(Transcribed page contents)
□ □ □

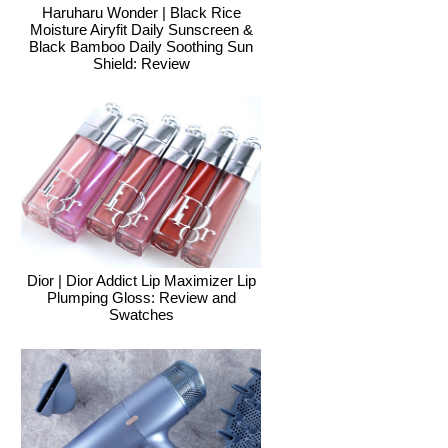
Haruharu Wonder | Black Rice
Moisture Airyfit Daily Sunscreen &
Black Bamboo Daily Soothing Sun
Shield: Review
Dior | Dior Addict Lip Maximizer Lip
Plumping Gloss: Review and
Swatches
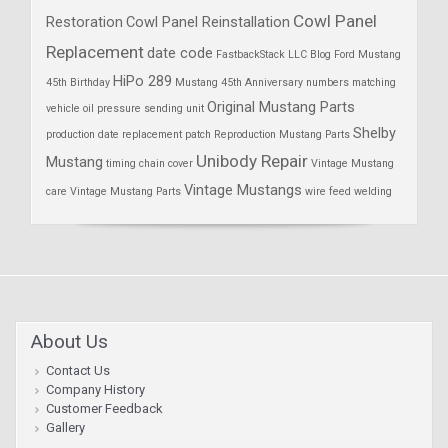
Cowl Panel
Restoration
Cowl Panel Reinstallation
Replacement
date code
FastbackStack LLC Blog
Ford Mustang
HiPo 289
45th Birthday
Mustang 45th Anniversary
numbers matching
Original Mustang Parts
vehicle
oil pressure sending unit
Shelby
production date
replacement patch
Reproduction Mustang Parts
Unibody Repair
Mustang
timing chain cover
Vintage Mustang
Vintage Mustangs
care
Vintage Mustang Parts
wire feed welding
About Us
Contact Us
Company History
Customer Feedback
Gallery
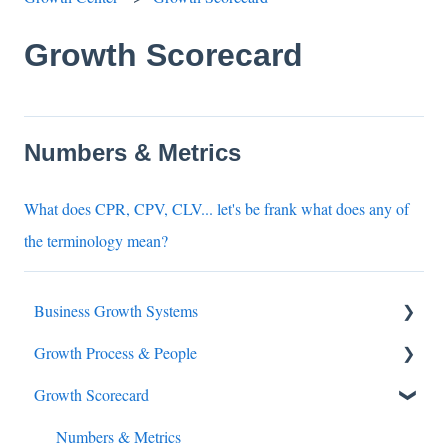
Growth Scorecard
Numbers & Metrics
What does CPR, CPV, CLV... let's be frank what does any of
the terminology mean?
Business Growth Systems
Growth Process & People
Buyers Journey
Growth Scorecard
Growth Stack
Accountability
Business digital transformation
Numbers & Metrics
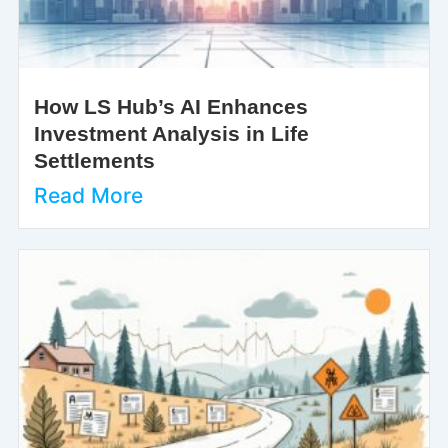
How LS Hub’s AI Enhances
Investment Analysis in Life
Settlements
Read More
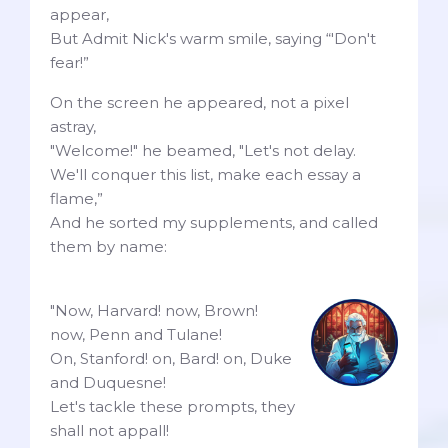
appear,
But Admit Nick's warm smile, saying “'Don't
fear!”
On the screen he appeared, not a pixel
astray,
"Welcome!" he beamed, "Let's not delay.
We'll conquer this list, make each essay a
flame,”
And he sorted my supplements, and called
them by name:
"Now, Harvard! now, Brown!
now, Penn and Tulane!
On, Stanford! on, Bard! on, Duke
and Duquesne!
Let's tackle these prompts, they
shall not appall!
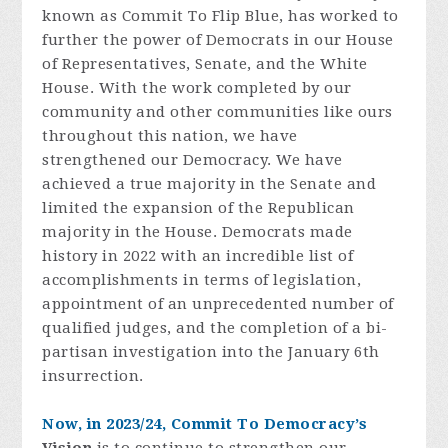
known as Commit To Flip Blue, has worked to
further the power of Democrats in our House
of Representatives, Senate, and the White
House. With the work completed by our
community and other communities like ours
throughout this nation, we have
strengthened our Democracy. We have
achieved a true majority in the Senate and
limited the expansion of the Republican
majority in the House. Democrats made
history in 2022 with an incredible list of
accomplishments in terms of legislation,
appointment of an unprecedented number of
qualified judges, and the completion of a bi-
partisan investigation into the January 6th
insurrection.
Now, in 2023/24, Commit To Democracy’s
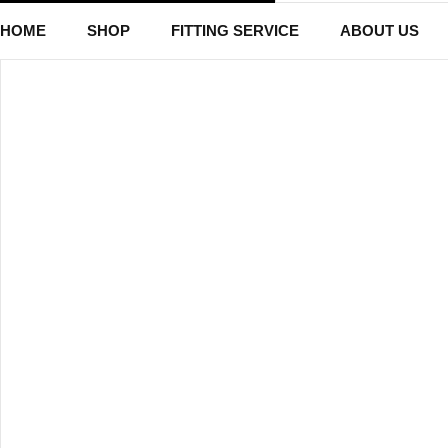
HOME
SHOP
FITTING SERVICE
ABOUT US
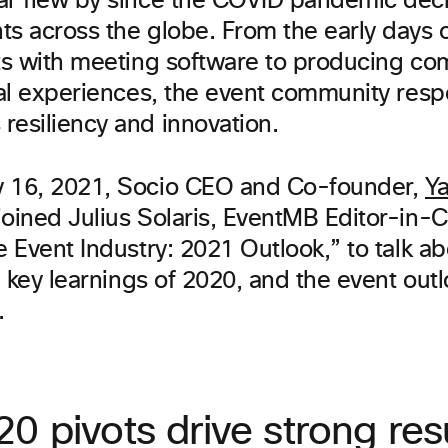
ar flew by since the COVID pandemic dec
ts across the globe. From the early days 
nts with meeting software to producing co
tual experiences, the event community res
resiliency and innovation.
 16, 2021, Socio CEO and Co-founder,
Ya
 joined Julius Solaris, EventMB Editor-in-C
e Event Industry: 2021 Outlook,” to talk a
t, key learnings of 2020, and the event out
.
0 pivots drive strong res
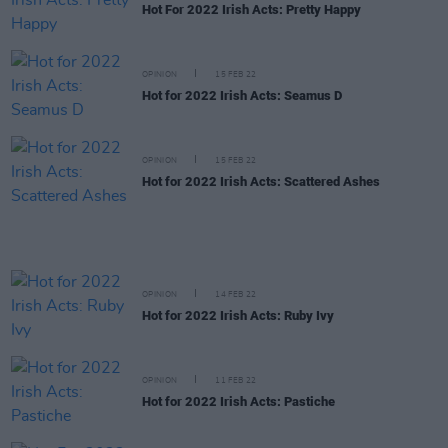
Hot For 2022 Irish Acts: Pretty Happy
OPINION
15 FEB 22
Hot for 2022 Irish Acts: Seamus D
OPINION
15 FEB 22
Hot for 2022 Irish Acts: Scattered Ashes
OPINION
14 FEB 22
Hot for 2022 Irish Acts: Ruby Ivy
OPINION
11 FEB 22
Hot for 2022 Irish Acts: Pastiche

□ □ □

Write only the number of lines in the data where the string "Democrats" can be found.

2